**Exercise goal**
In the records below, print each line exactly and leave every image out.

_ _ _ _ _ _ _

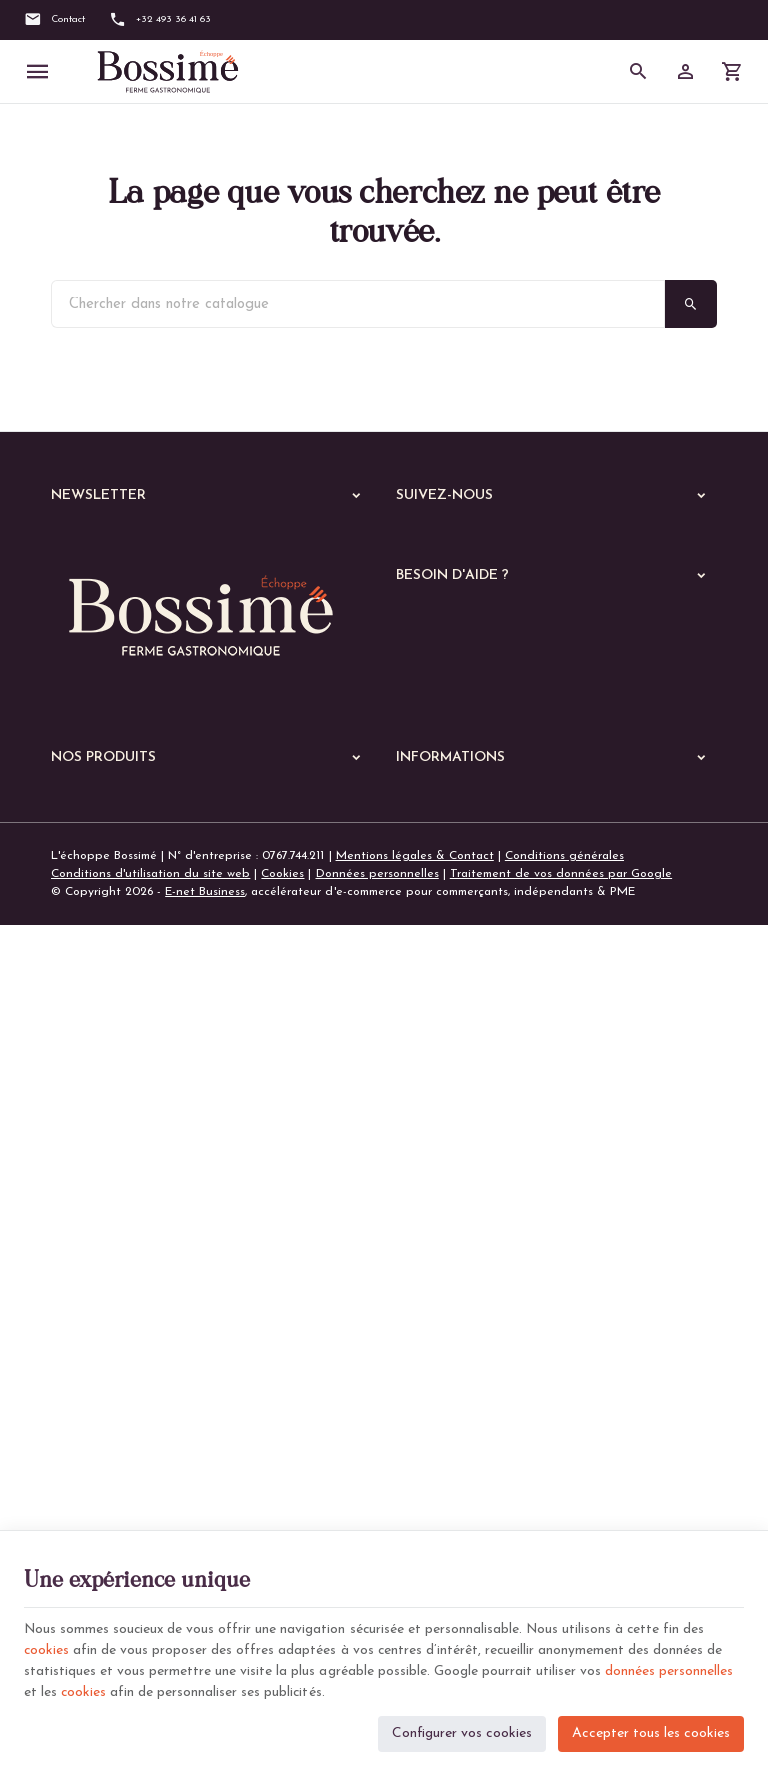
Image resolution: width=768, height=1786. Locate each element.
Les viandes (96, 1259)
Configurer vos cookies (462, 1731)
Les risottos (95, 1389)
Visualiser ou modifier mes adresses (495, 805)
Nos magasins (434, 1166)
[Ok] (348, 544)
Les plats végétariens (123, 1311)
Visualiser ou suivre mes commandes (496, 780)
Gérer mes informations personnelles (497, 829)
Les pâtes (90, 1337)
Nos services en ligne (110, 1169)
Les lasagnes (99, 1363)
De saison (90, 1493)
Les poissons (98, 1285)
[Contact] (54, 20)
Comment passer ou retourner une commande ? (528, 756)
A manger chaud (104, 1227)
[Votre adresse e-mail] (211, 544)
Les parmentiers (107, 1467)
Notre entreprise (442, 1142)
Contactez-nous (440, 1191)
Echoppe (76, 1195)
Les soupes (94, 1519)
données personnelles (669, 1670)
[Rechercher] (638, 72)
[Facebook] (418, 542)
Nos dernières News (106, 1143)
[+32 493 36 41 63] (160, 20)
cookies (47, 1649)
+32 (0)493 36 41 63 (143, 1036)
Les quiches (96, 1441)
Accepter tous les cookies (651, 1731)
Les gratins (94, 1415)
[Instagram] (478, 542)
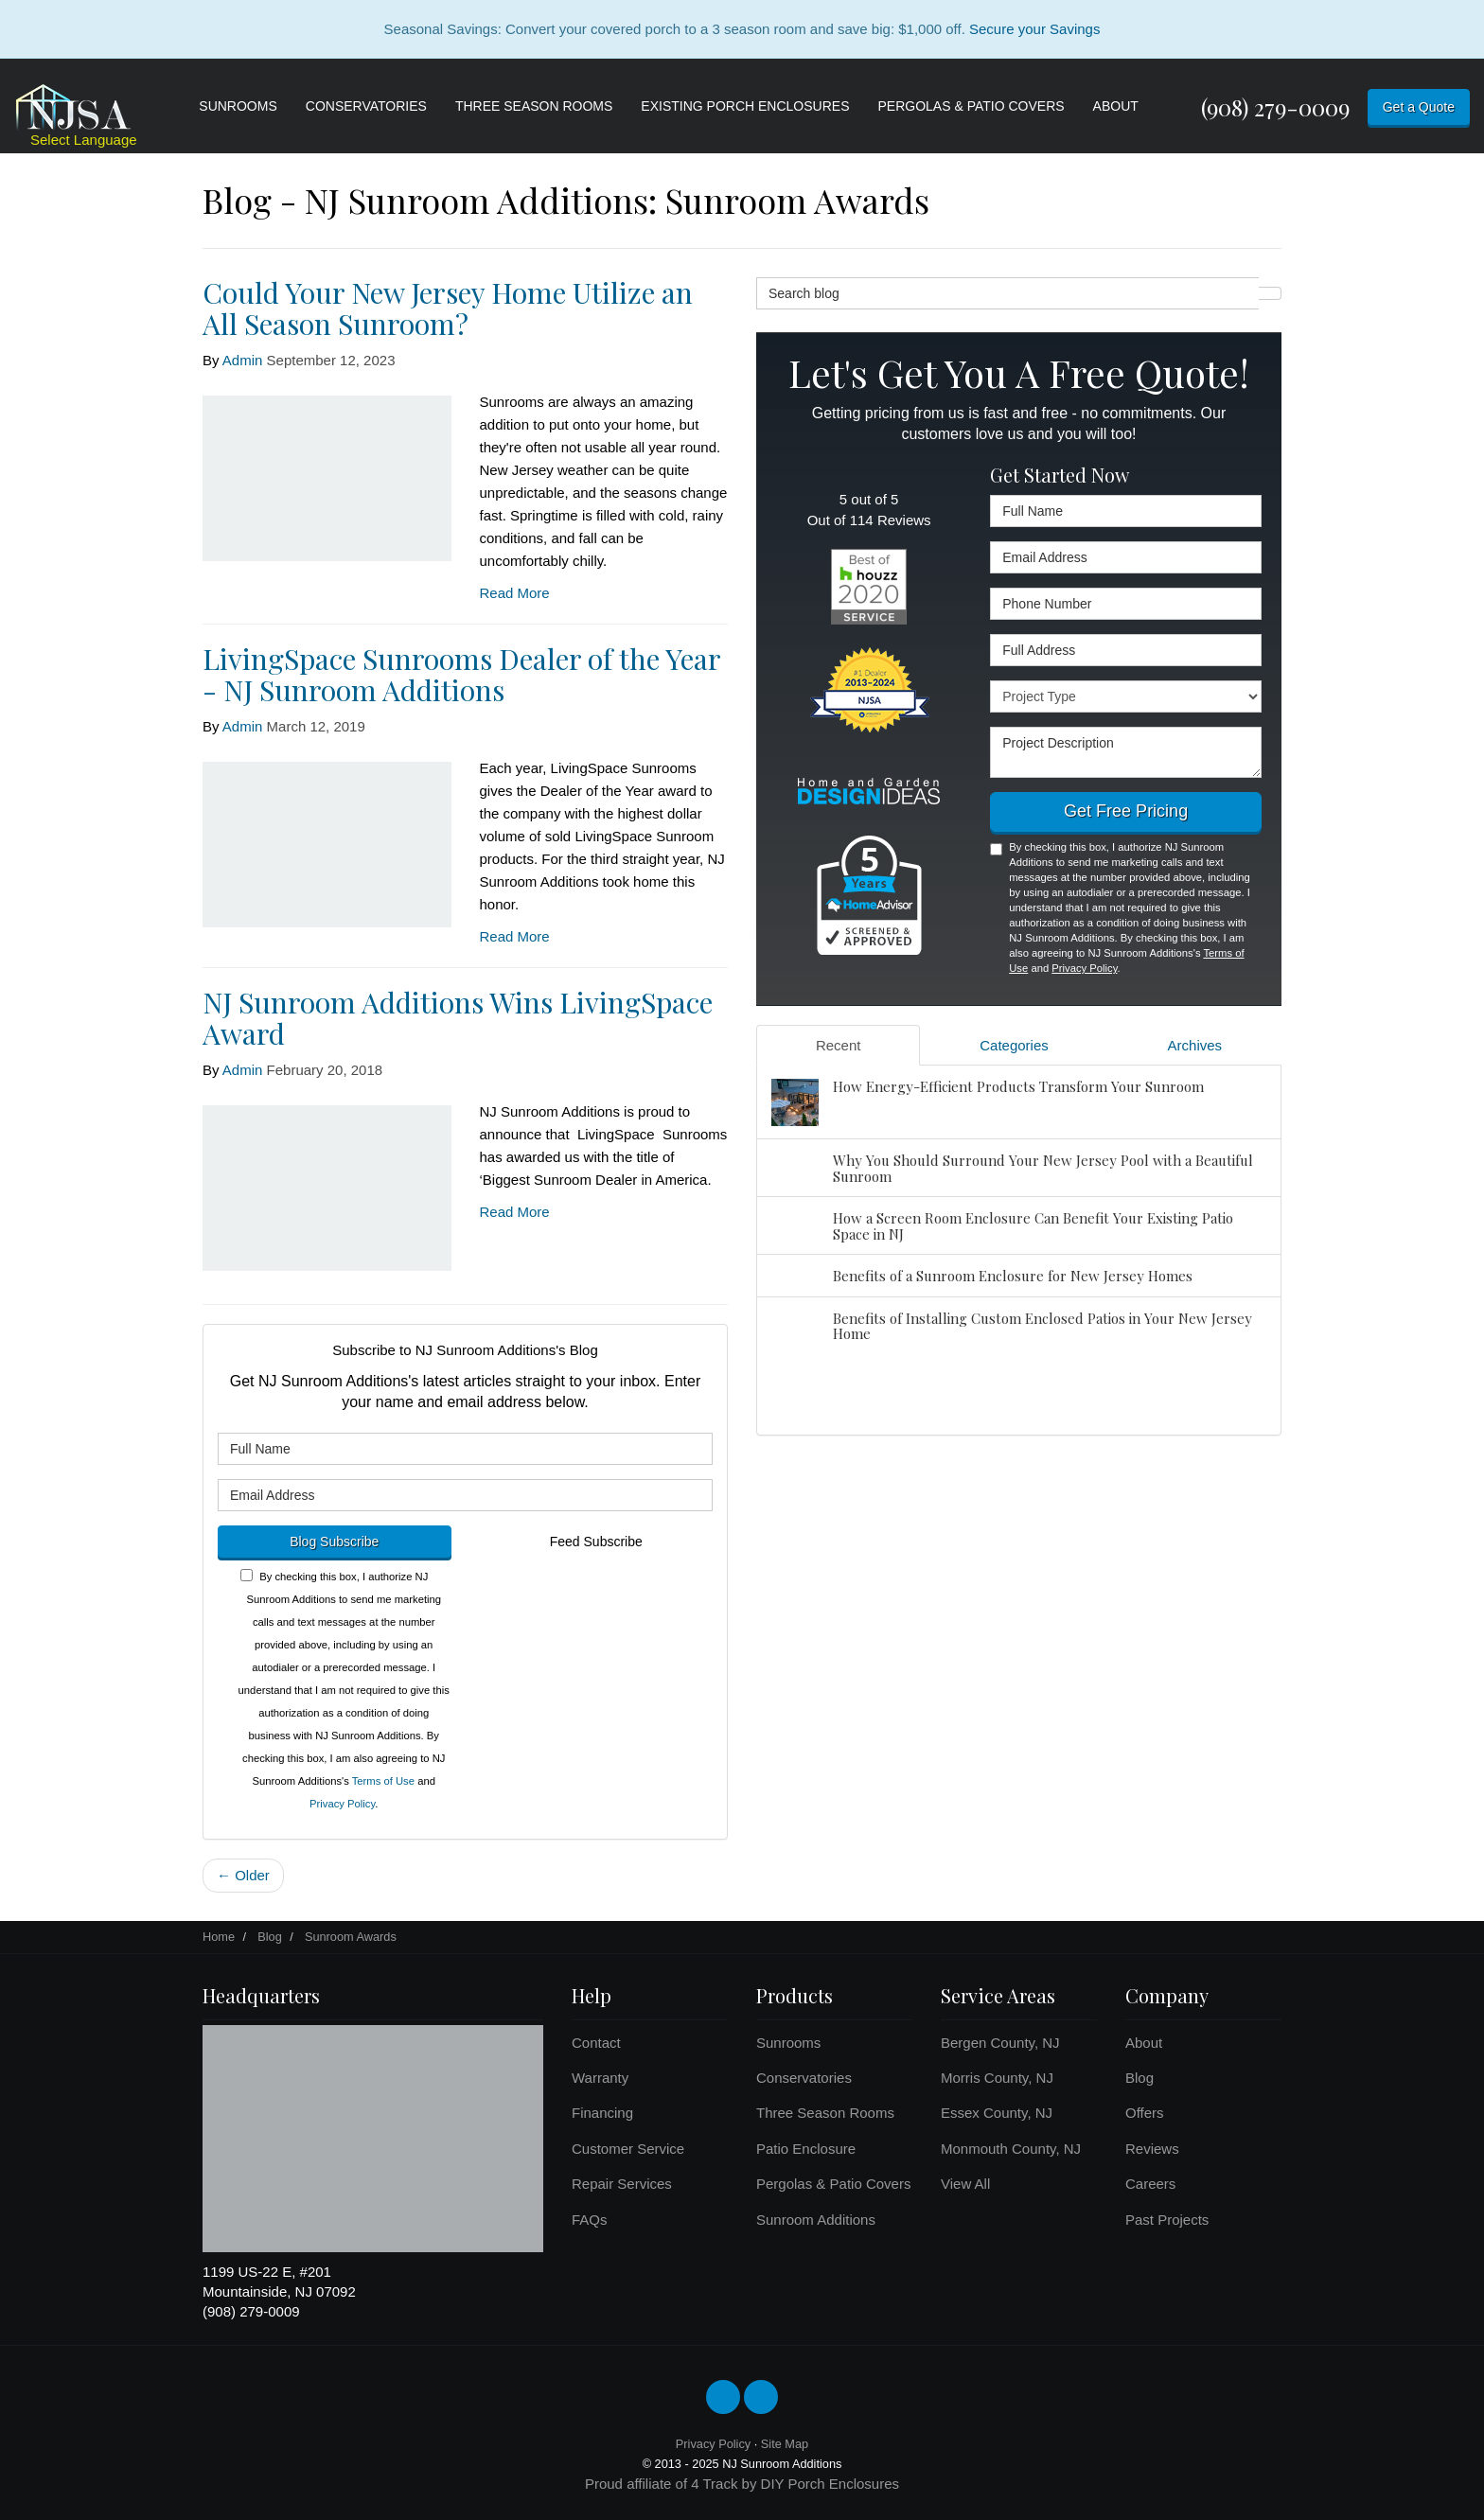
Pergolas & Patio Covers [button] (971, 106)
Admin (242, 360)
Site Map (784, 2444)
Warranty (600, 2078)
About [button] (1116, 106)
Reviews (1152, 2149)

_ _ _ _ _ _ _

**Answer to the exercise**
Image resolution: width=768, height=1786. Locate each element.
Les viandes (96, 1259)
Configurer vos cookies (462, 1731)
Les risottos (95, 1389)
Visualiser ou modifier mes adresses (495, 805)
Nos magasins (434, 1166)
[Ok] (348, 544)
Les plats végétariens (123, 1311)
Visualiser ou suivre mes commandes (496, 780)
Gérer mes informations personnelles (497, 829)
Les pâtes (90, 1337)
Nos services en ligne (110, 1169)
Les lasagnes (99, 1363)
De saison (90, 1493)
Les poissons (98, 1285)
[Contact] (54, 20)
Comment passer ou retourner une commande ? (528, 756)
A manger chaud (104, 1227)
[Votre adresse e-mail] (211, 544)
Les parmentiers (107, 1467)
Notre entreprise (442, 1142)
Contactez-nous (440, 1191)
Echoppe (76, 1195)
Les soupes (94, 1519)
données personnelles (669, 1670)
[Rechercher] (638, 72)
[Facebook] (418, 542)
Nos dernières News (106, 1143)
[+32 493 36 41 63] (160, 20)
cookies (47, 1649)
+32 (0)493 36 41 63 (143, 1036)
Les quiches (96, 1441)
Accepter tous les cookies (651, 1731)
Les gratins (94, 1415)
[Instagram] (478, 542)
Pergolas & Patio Covers [button] (971, 106)
Admin (242, 360)
Site Map (784, 2444)
Warranty (600, 2078)
About [button] (1116, 106)
Reviews (1152, 2149)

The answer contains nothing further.